* **Aim of the exercise**:
In the listing below, find every line with the string "right" and pull it out.
++++ Excerpted records ++++
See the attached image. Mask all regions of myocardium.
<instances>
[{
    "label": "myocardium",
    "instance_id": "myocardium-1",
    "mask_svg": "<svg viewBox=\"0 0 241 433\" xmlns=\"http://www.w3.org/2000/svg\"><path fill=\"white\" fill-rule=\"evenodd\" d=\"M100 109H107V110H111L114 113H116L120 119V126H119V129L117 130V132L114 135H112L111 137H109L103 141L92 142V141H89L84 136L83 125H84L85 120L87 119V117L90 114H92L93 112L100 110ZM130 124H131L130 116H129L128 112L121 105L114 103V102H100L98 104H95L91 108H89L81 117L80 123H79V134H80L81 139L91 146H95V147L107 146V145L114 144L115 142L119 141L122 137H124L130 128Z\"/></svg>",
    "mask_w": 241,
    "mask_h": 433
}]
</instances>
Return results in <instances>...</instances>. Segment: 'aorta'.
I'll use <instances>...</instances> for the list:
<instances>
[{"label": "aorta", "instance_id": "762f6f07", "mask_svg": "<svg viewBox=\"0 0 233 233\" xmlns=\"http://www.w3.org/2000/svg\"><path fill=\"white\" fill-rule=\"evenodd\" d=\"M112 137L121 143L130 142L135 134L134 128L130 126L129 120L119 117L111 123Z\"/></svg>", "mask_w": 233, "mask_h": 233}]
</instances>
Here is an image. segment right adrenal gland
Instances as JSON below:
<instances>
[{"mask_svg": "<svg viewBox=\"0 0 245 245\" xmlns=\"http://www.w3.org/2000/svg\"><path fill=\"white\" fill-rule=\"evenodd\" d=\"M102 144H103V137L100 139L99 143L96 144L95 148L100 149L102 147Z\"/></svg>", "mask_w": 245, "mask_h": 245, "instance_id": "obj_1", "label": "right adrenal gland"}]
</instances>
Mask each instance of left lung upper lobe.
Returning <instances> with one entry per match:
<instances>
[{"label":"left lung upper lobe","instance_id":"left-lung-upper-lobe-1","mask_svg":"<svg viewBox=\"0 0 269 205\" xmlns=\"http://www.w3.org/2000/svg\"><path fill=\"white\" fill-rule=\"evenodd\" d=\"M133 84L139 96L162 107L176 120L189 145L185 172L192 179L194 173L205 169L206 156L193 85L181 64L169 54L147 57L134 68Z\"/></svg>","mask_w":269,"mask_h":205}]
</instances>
++++
* **Your response**:
Here is an image. segment right adrenal gland
[{"mask_svg": "<svg viewBox=\"0 0 245 245\" xmlns=\"http://www.w3.org/2000/svg\"><path fill=\"white\" fill-rule=\"evenodd\" d=\"M102 144H103V137L100 139L99 143L96 144L95 148L100 149L102 147Z\"/></svg>", "mask_w": 245, "mask_h": 245, "instance_id": "obj_1", "label": "right adrenal gland"}]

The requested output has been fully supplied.